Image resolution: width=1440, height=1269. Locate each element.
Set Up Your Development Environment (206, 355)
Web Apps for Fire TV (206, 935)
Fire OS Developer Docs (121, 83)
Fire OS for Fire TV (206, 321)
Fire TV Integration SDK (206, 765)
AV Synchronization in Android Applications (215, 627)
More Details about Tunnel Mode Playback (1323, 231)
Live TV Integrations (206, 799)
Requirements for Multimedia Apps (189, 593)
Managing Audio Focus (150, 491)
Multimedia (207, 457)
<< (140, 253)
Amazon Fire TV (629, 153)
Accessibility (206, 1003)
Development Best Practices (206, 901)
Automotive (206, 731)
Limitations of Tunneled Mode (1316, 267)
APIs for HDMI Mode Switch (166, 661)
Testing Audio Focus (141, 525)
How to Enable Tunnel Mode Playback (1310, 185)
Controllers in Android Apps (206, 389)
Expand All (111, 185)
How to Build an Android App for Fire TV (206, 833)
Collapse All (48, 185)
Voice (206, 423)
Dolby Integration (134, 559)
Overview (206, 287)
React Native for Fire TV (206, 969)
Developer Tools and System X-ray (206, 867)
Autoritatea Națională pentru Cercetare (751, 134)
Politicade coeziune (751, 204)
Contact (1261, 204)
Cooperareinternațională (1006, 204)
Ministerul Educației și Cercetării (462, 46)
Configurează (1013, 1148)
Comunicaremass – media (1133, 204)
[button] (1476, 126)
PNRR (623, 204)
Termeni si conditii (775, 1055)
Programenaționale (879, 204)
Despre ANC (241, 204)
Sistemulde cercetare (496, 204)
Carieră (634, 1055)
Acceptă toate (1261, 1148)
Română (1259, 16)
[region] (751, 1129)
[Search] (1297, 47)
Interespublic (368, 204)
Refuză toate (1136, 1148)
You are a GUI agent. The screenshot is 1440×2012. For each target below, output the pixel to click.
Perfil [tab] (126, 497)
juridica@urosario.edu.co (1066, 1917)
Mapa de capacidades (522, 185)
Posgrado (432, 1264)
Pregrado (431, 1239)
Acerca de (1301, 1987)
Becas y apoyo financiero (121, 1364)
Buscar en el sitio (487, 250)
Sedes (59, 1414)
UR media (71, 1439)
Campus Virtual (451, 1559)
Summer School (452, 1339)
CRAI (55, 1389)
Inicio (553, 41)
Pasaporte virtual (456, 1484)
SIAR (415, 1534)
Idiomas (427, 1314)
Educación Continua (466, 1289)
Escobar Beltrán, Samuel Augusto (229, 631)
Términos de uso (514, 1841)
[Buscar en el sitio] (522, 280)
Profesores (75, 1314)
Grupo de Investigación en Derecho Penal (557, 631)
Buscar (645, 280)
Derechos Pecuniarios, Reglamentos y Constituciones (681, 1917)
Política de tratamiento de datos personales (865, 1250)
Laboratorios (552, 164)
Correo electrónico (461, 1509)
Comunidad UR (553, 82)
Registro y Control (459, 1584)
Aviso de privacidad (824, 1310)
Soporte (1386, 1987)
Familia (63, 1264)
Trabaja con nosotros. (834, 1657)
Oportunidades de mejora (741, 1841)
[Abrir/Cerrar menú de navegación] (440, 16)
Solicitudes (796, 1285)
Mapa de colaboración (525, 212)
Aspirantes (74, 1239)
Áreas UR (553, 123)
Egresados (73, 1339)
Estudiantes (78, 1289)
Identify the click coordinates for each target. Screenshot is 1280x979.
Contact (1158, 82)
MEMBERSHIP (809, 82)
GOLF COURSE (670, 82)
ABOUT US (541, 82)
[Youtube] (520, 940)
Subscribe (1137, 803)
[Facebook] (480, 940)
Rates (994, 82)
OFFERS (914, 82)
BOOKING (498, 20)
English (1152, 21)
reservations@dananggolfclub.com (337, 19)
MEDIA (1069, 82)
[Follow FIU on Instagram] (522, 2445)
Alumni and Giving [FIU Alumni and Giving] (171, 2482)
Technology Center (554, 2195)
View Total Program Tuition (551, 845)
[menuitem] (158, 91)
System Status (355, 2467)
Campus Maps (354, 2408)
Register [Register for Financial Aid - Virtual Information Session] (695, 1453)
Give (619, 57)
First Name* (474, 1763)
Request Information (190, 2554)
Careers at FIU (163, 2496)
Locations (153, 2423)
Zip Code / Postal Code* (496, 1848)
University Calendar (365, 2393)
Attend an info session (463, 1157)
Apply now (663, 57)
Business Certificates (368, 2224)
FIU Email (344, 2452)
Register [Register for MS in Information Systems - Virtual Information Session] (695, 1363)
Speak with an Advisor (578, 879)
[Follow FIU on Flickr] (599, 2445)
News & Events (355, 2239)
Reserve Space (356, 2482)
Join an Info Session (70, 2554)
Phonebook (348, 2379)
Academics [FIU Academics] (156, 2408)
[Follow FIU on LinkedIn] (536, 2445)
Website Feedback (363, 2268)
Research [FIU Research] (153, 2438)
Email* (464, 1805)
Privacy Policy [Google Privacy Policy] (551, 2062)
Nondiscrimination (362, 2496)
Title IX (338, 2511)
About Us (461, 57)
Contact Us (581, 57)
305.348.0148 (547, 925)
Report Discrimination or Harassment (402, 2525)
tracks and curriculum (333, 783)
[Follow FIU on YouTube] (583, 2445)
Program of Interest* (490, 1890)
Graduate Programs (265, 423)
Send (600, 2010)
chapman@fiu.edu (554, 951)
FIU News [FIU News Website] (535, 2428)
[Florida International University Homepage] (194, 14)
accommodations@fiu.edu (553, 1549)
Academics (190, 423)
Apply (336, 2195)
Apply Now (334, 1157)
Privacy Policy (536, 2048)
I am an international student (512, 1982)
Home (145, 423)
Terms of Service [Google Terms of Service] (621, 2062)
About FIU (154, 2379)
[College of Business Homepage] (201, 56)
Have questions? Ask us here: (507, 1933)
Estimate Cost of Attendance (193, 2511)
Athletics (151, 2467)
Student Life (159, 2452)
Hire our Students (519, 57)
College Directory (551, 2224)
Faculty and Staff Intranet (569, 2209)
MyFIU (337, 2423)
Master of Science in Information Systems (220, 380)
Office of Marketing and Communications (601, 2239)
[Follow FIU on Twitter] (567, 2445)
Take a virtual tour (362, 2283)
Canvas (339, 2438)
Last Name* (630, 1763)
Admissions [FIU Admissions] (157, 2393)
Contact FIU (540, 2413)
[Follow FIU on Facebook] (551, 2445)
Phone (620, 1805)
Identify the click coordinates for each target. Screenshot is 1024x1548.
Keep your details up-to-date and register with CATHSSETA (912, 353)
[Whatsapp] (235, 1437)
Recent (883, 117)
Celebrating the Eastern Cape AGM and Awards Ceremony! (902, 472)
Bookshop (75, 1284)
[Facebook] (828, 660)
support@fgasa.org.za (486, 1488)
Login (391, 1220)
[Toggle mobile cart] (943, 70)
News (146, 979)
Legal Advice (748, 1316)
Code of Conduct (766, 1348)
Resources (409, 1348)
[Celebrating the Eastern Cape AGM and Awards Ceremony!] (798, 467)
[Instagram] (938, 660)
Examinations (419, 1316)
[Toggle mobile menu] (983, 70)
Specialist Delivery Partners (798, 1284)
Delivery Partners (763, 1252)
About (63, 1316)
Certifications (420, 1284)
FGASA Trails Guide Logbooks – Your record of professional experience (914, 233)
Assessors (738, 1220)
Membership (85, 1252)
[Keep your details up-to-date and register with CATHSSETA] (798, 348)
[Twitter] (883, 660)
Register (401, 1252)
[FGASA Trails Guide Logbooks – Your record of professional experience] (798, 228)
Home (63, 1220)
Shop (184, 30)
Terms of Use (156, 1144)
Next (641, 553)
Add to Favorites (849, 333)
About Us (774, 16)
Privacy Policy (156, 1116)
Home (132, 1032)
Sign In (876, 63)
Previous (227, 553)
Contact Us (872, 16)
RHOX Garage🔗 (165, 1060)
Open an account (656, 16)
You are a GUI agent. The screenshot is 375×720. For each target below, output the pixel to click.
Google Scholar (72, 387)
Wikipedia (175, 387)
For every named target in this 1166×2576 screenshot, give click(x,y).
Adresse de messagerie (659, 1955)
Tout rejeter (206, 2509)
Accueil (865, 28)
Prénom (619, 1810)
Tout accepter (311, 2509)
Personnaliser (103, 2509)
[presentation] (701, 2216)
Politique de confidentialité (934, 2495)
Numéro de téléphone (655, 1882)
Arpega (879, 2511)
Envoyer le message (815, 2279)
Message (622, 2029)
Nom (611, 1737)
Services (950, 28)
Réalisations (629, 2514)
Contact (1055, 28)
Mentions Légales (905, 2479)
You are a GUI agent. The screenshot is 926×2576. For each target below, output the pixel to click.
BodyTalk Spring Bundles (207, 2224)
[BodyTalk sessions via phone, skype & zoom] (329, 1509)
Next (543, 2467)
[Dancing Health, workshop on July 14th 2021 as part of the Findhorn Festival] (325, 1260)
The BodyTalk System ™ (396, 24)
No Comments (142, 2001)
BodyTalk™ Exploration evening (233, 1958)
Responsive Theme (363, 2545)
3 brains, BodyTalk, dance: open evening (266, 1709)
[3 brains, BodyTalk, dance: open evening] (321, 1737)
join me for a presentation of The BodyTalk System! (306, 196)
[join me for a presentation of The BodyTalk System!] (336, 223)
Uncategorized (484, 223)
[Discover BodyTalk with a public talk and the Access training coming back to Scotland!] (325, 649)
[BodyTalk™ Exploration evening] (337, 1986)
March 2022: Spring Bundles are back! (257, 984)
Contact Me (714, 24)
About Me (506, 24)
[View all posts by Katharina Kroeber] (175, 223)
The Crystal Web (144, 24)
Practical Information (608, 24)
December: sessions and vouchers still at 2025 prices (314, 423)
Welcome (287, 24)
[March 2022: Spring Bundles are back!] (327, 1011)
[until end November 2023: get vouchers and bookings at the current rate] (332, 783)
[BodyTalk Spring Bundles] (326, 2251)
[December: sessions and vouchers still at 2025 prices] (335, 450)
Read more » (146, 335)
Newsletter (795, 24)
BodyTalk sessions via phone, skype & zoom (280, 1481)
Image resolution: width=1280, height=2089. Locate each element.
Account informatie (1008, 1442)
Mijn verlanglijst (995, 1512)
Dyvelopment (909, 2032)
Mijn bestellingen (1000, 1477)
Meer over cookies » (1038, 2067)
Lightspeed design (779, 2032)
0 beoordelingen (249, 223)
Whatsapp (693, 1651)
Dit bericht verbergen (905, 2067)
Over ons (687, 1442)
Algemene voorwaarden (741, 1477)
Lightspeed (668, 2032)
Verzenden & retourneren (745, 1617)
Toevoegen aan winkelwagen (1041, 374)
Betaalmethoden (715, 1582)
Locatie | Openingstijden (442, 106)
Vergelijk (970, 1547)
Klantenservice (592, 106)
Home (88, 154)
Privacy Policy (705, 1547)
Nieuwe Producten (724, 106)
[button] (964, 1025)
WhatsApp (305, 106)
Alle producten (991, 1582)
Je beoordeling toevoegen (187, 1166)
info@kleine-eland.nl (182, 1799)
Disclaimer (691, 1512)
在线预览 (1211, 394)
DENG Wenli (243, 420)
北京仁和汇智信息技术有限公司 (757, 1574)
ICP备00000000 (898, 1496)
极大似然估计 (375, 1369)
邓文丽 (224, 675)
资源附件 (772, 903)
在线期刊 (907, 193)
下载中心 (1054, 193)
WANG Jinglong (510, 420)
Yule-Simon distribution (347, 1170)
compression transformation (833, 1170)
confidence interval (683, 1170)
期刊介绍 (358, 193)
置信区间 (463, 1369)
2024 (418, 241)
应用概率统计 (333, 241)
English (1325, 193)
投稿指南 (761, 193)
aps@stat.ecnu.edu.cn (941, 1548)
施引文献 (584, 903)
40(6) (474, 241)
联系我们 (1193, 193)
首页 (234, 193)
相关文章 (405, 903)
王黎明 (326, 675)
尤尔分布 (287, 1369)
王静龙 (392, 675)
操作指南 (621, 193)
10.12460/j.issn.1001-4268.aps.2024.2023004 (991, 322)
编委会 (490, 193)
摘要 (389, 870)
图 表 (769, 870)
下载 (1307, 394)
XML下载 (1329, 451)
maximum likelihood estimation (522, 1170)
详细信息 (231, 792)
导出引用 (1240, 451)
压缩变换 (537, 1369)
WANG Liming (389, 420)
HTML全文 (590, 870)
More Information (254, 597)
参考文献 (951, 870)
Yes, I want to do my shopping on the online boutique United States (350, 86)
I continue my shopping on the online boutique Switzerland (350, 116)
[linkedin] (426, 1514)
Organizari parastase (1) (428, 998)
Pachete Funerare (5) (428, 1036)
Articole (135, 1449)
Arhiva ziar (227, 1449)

◆ ◆ ◆

:: Requirement ::
Return, unchanged, the run of lines above that opens with the line containing "Request Information (190, 2554)" and closes with the line containing "[College of Business Homepage] (201, 56)". Include both.

:: Completed exercise ::
Request Information (190, 2554)
Careers at FIU (163, 2496)
Locations (153, 2423)
Zip Code / Postal Code* (496, 1848)
University Calendar (365, 2393)
Attend an info session (463, 1157)
Apply now (663, 57)
Business Certificates (368, 2224)
FIU Email (344, 2452)
Register [Register for MS in Information Systems - Virtual Information Session] (695, 1363)
Speak with an Advisor (578, 879)
[Follow FIU on Flickr] (599, 2445)
News & Events (355, 2239)
Reserve Space (356, 2482)
Join an Info Session (70, 2554)
Phonebook (348, 2379)
Academics [FIU Academics] (156, 2408)
[Follow FIU on LinkedIn] (536, 2445)
Website Feedback (363, 2268)
Research [FIU Research] (153, 2438)
Email* (464, 1805)
Privacy Policy [Google Privacy Policy] (551, 2062)
Nondiscrimination (362, 2496)
Title IX (338, 2511)
About Us (461, 57)
Contact Us (581, 57)
305.348.0148 (547, 925)
Report Discrimination or Harassment (402, 2525)
tracks and curriculum (333, 783)
[Follow FIU on YouTube] (583, 2445)
Program of Interest* (490, 1890)
Graduate Programs (265, 423)
Send (600, 2010)
chapman@fiu.edu (554, 951)
FIU News [FIU News Website] (535, 2428)
[Florida International University Homepage] (194, 14)
accommodations@fiu.edu (553, 1549)
Academics (190, 423)
Apply (336, 2195)
Apply Now (334, 1157)
Privacy Policy (536, 2048)
I am an international student (512, 1982)
Home (145, 423)
Terms of Service [Google Terms of Service] (621, 2062)
About FIU (154, 2379)
[College of Business Homepage] (201, 56)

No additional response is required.